- [WHAT THIS TASK INVOLVES]
Where a record holds a picture, leave the picture out; otherwise repeat every record exactly.

[Saved entries]
___

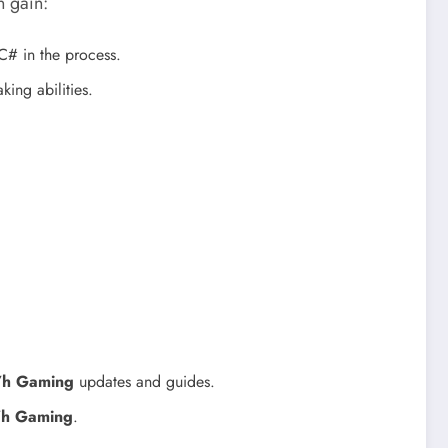
n gain:
# in the process.
ing abilities.
7h Gaming
updates and guides.
7h Gaming
.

___

- [RESULT FOR THIS EXERCISE]
n gain:
# in the process.
ing abilities.
7h Gaming
updates and guides.
7h Gaming
.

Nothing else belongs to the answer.